In general, the American Academy of Pediatrics considers progesterone to be compatible with breast-feeding.7 Detectable amounts of progestins have been identified in the milk of nursing mothers; in general the presence of progestins in the milk are not expected to have adverse effects on lactation production. However, the effects of progestins present in breast milk on the nursing infant have not been determined. The administration of any medication to nursing mothers should take into account the benefit of the drug to the mother and the potential for risk to the breast-fed infant.

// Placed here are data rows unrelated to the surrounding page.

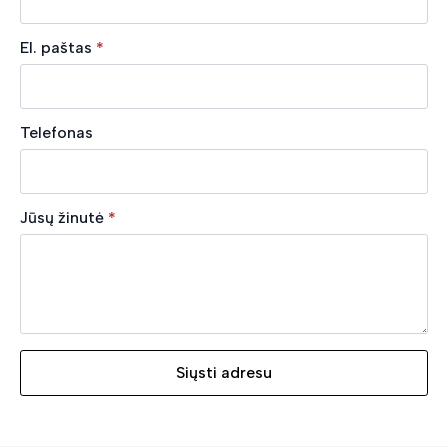
El. paštas
*
Telefonas
Jūsų žinutė
*
Siųsti adresu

The most common adverse reactions occurring during therapy with progesterone include menstrual irregularity, menstrual flow changes, and dysmenorrhea or amenorrhea. These effects may be indistinguishable from pregnancy. Progesterone also causes spotting, breakthrough bleeding, weight gain, nausea, vomiting, breast tenderness or mastalgia, and mild headache. These adverse effects occur less frequently with progestin-only OCs compared to combination OCs. Other reported adverse reactions during therapy include melasma, chloasma, libido decrease, libido increase, breast discharge, cervicitis, galactorrhea, hirsutism, leukorrhea, unusual weakness, and vaginitis. Post-marketing experiences with oral progesterone include endometrial carcinoma, hypospadia, intra-uterine death, menorrhagia, menstrual disorder, metorrhagia, ovarian cyst, and spontaneous fetal abortion. Additional adverse reactions associated with the intravaginal gel include breast enlargement, dyspareunia, nocturia, perineal pain, dysmenorrhea, premenstrual tension, vaginal dryness, and vaginal discharge. Adverse reactions associated with vaginal inserts include vaginal irritation, vaginal itching, vaginal burning, and vaginal pain/discomfort. Fluid retention and/or edema may occur in patients receiving progesterone. Patients with heart failure and/or renal disease may experience an exacerbation of their condition. Post-marketing reports of adverse reactions with oral progesterone include facial edema, circulatory collapse, congenital heart disease, hypertension, hypotension, and sinus tachycardia. Adverse reactions reported with progesterone use include abnormal gait, arthralgia, choking (with oral formulations), cleft lip, cleft palate, tinnitus, vertigo, cystitis, dysuria, increased urinary frequency, leg pain, musculoskeletal pain, flu-like symptoms, xerophthalmia, benign cyst, purpura, anemia, infection, pharyngitis, sinusitis, urinary tract infection, and conjunctivitis.

Store this medication at 68°F to 77°F (20°C to 25°C) and away from heat, moisture and light. Keep all medicine out of the reach of children. Throw away any unused medicine after the beyond use date. Do not flush unused medications or pour down a sink or drain.